Grantham Hospital also got “Good” for surgery, and Louth Hospital received “Good” patient outcomes for patients having surgery.

Overall, the number of areas marked “Good” were higher than the services marked as “Requires Improvement” or worse.

All other services within the hospitals were rated as “Requires Improvement”, leaving the trust with an overall rating of “Requires Improvement” and therefore still within special measures.

The trust was rated as “Good” with regard to whether services were caring.

Inspectors felt nursing staff were caring and compassionate as well as committed and proud to work for the trust.

Of those spoken to, patients were also supportive of the trust and felt safe within Lincoln County Hospital.

Inspectors also described the intensive care unit at Lincoln as having outstanding practice, with separate areas for male and female patients to allow for privacy and dignity – the first to do so in the country.

Patients who had complained about their care were also used in the recruitment and selection of new staff.

Inspector’s recommendations

The CQC gave ULHT a number of recommendation in order to improve its services before the next inspection, due in six months’ time.

CQC’s Chief Inspector of Hospitals, Professor Sir Mike Richards, said: “I recognise the leadership team at United Lincolnshire Hospitals NHS Trust has been working hard over the last year to make improvements.

“While we saw definite evidence of improvement, the trust still has some way to go before it reaches the required standard. In particular, medical staff need to be better engaged in improving service quality and better integration of clinical services between the hospital sites is needed.

“People deserve to be treated in services which are safe, caring, effective, well-led, and responsive to their needs. We will continue to monitor the trust closely and this will include further inspections.”

Disappointed staff

While ULHT has welcomed the report and is pleased the CQC has recognised a number of improvements over the past 10 months, there is still a sense of disappointment among staff that the trust needs to remain in special measures.

Jane Lewington, ULHT Chief Executive

Jane Lewington, ULHT Chief Executive

Jane Lewington, Trust Chief Executive said: “We and all our staff are disappointed to have not come out of special measures.

“But what is really important is that due to the hard work and commitment from all our staff in just 10 months, we have made big improvements to the quality and safety of our care.
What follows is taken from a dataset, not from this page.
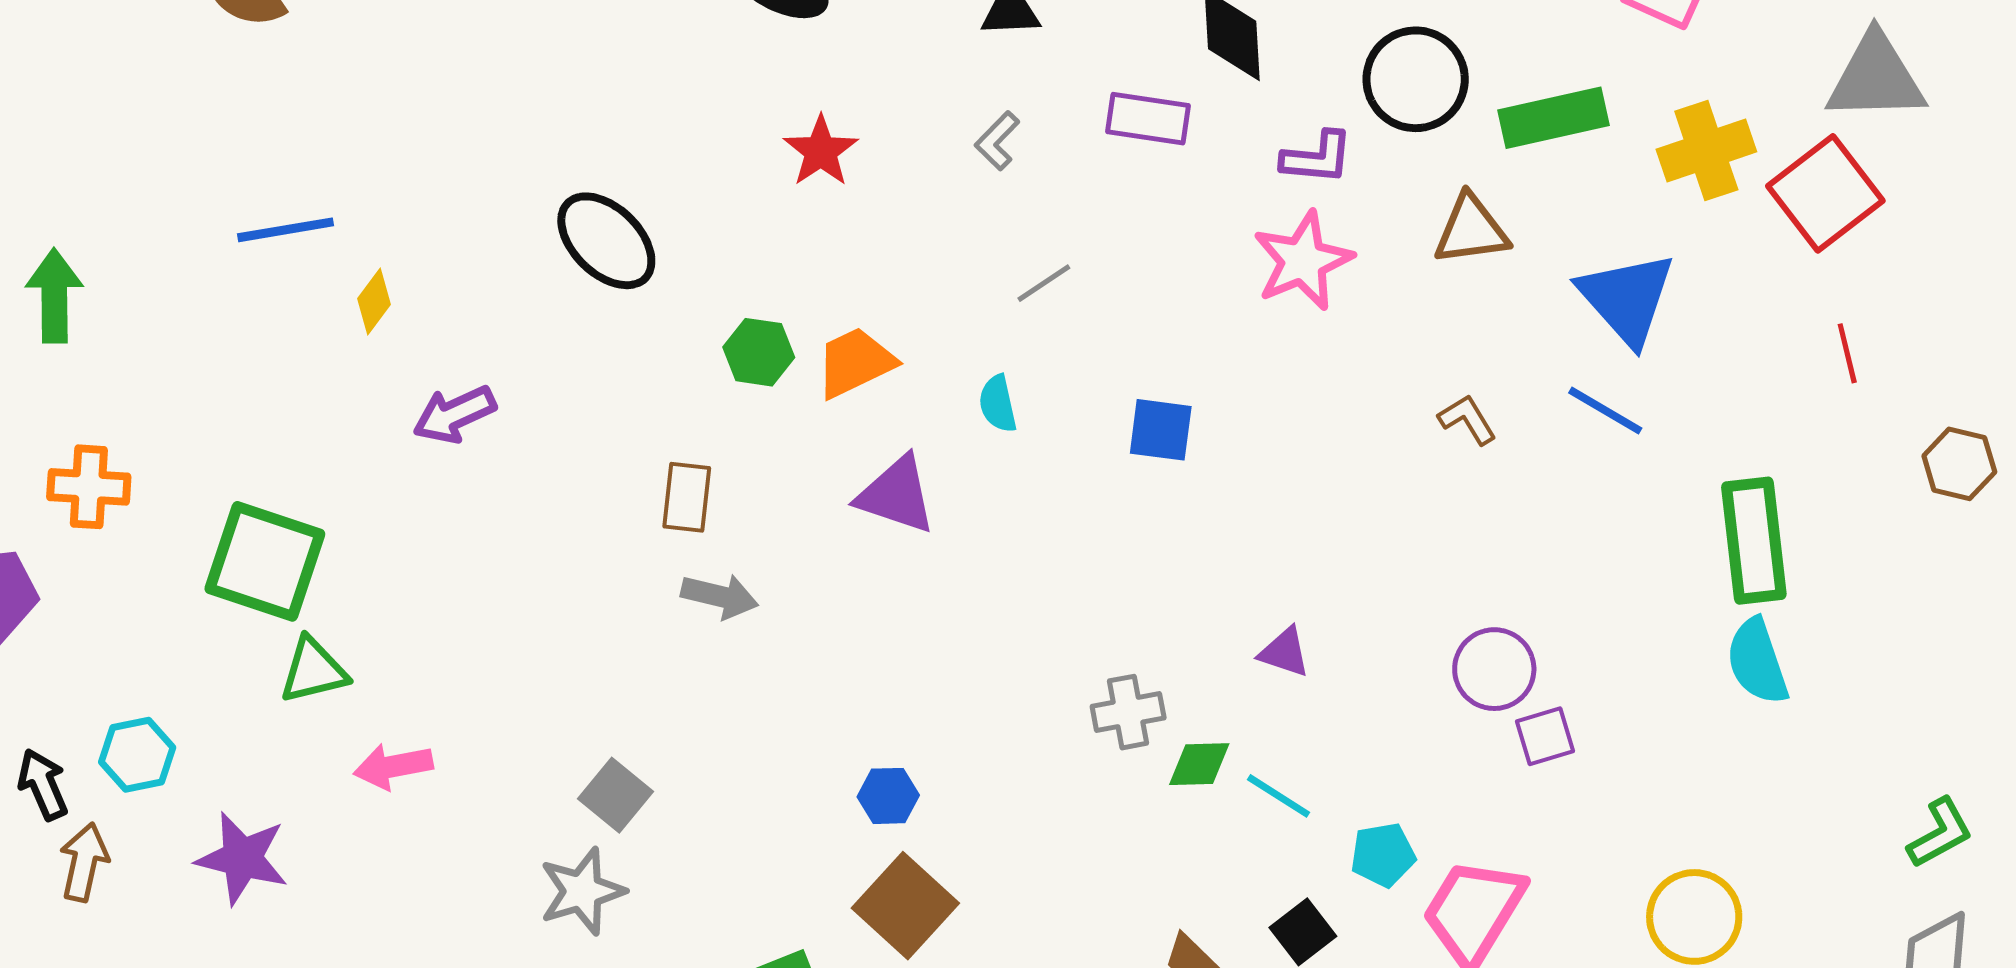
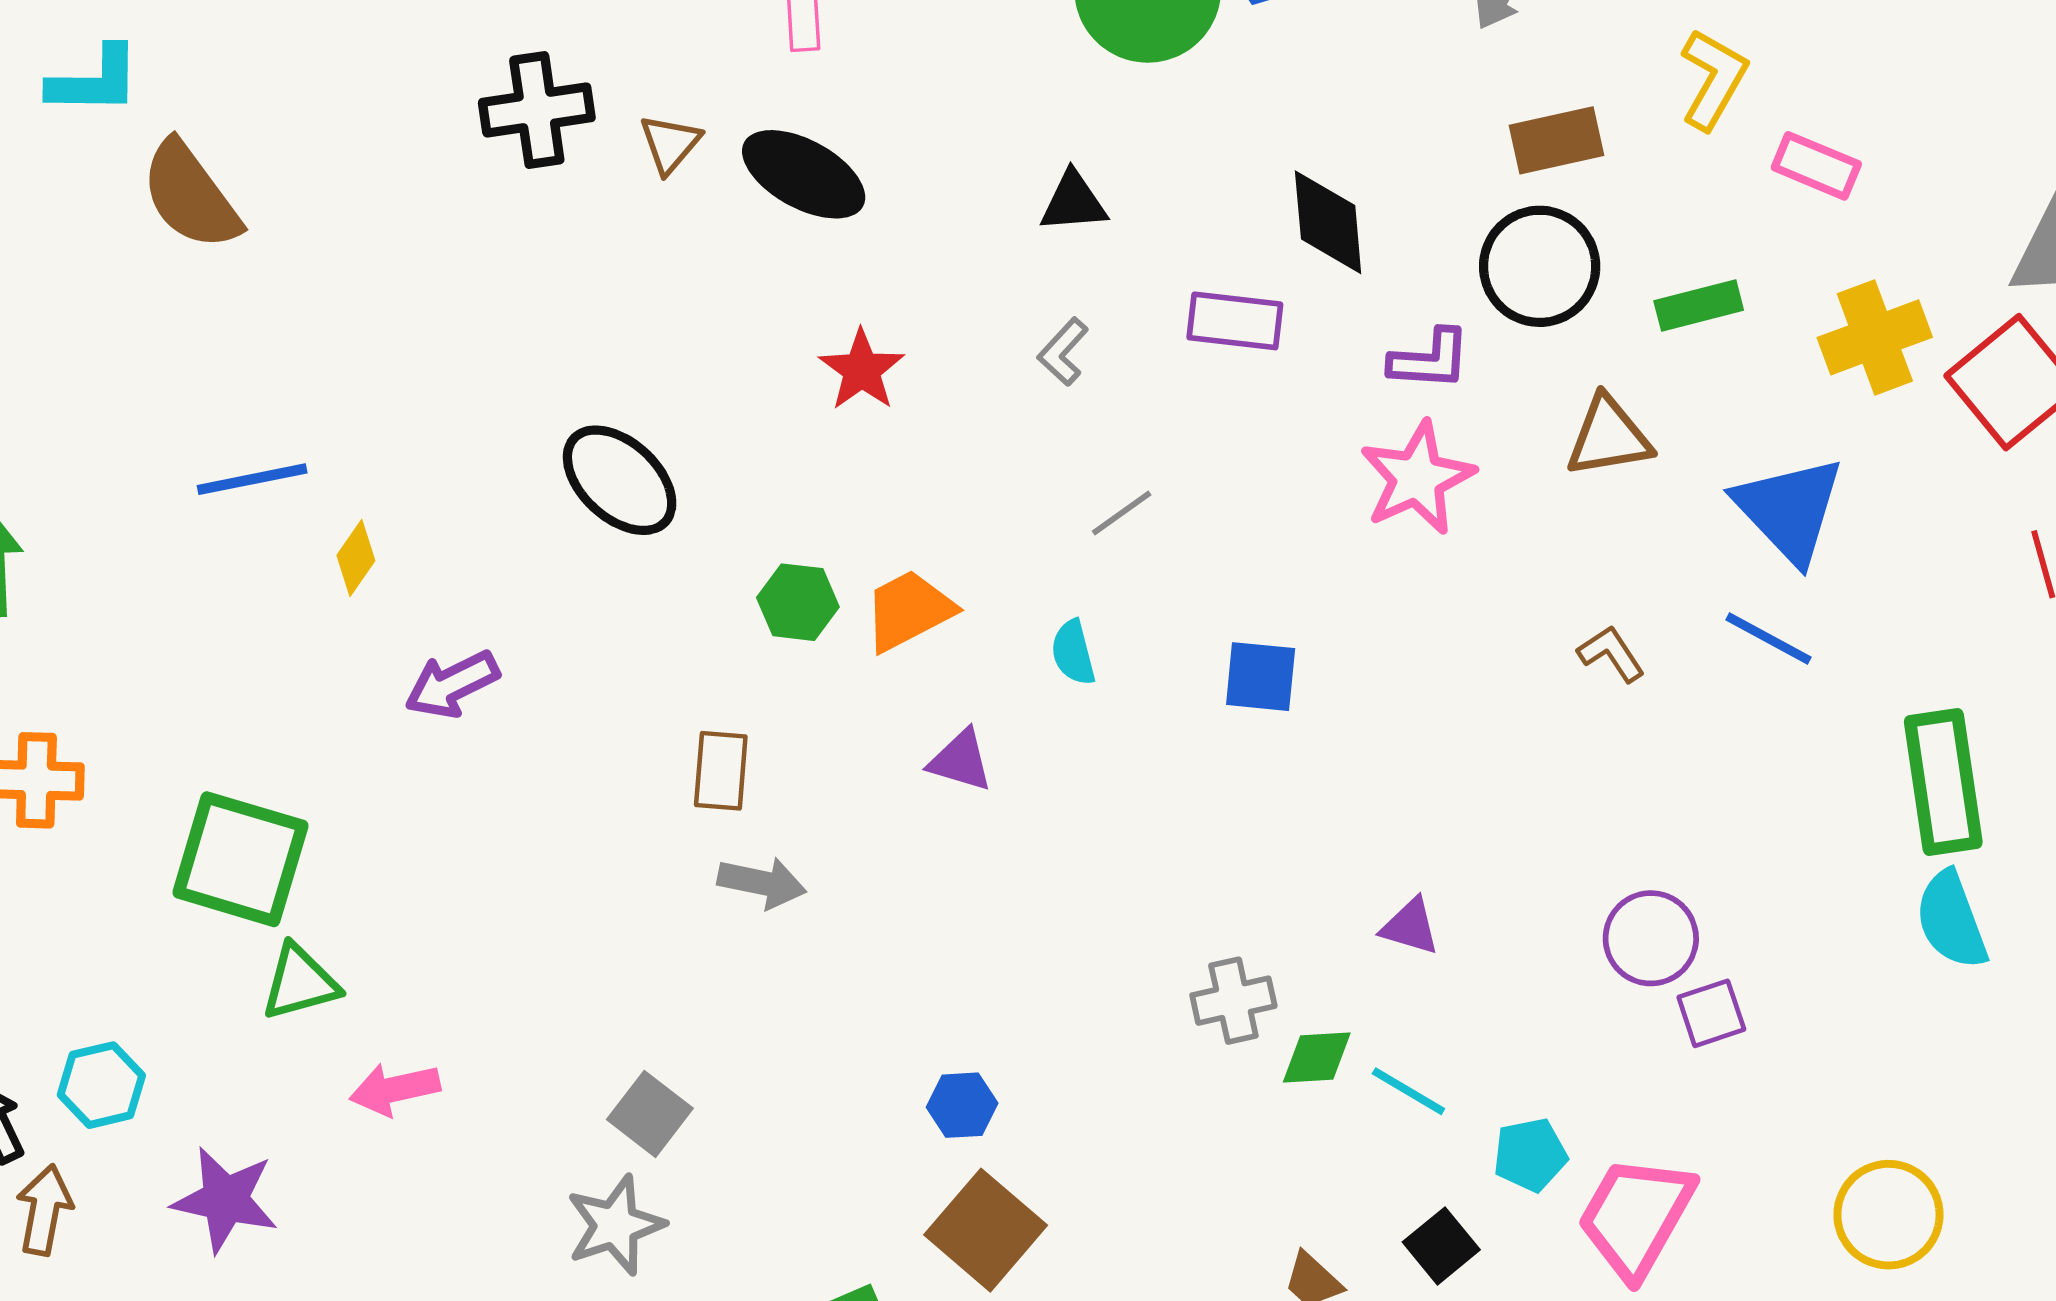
green rectangle: (1553, 118) -> (1699, 305), size x0.7
purple triangle: (896, 495) -> (960, 760), size x0.7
This has helped us reduce our mortality figures which are now below the national average and at their lowest level for five years.

“Patients can be confident in the quality of care they receive at our trust. The CQC’s report recognises the real and significant progress the trust has made.

“Staff have worked incredibly hard to make big improvements to patient safety, we have increased staffing levels with a strong focus on patient care, and listened and responded to patients’ views.

“The CQC reports shows we have a majority of ‘good’ ratings – 63 compared to 45 ‘requires improvement’. I am also delighted and proud that the CQC recognised just how caring our staff are in everything they do.”

“We know we still have more work to do, we have been very open about this. We’re still on our quality improvement journey.

“As a trust, we are now focusing on recruiting more doctors, delivering a medical engagement strategy, rolling out seven-day working to more areas, reviewing booking systems and capacity at outpatients at Lincoln, and planning to redesign services through Lincolnshire Health and Care.”

Ron Buchanan, Trust Chair, added: “The Trust Board is fully committed to delivering high-quality care for patients.

“The progress made in such a short period of time is testament to the strong leadership from senior managers and all colleagues pulling together in the best interests of patients.

“With the TDA’s ongoing support and wider support of our partners, I am confident we will come out of special measures in six months’ time.”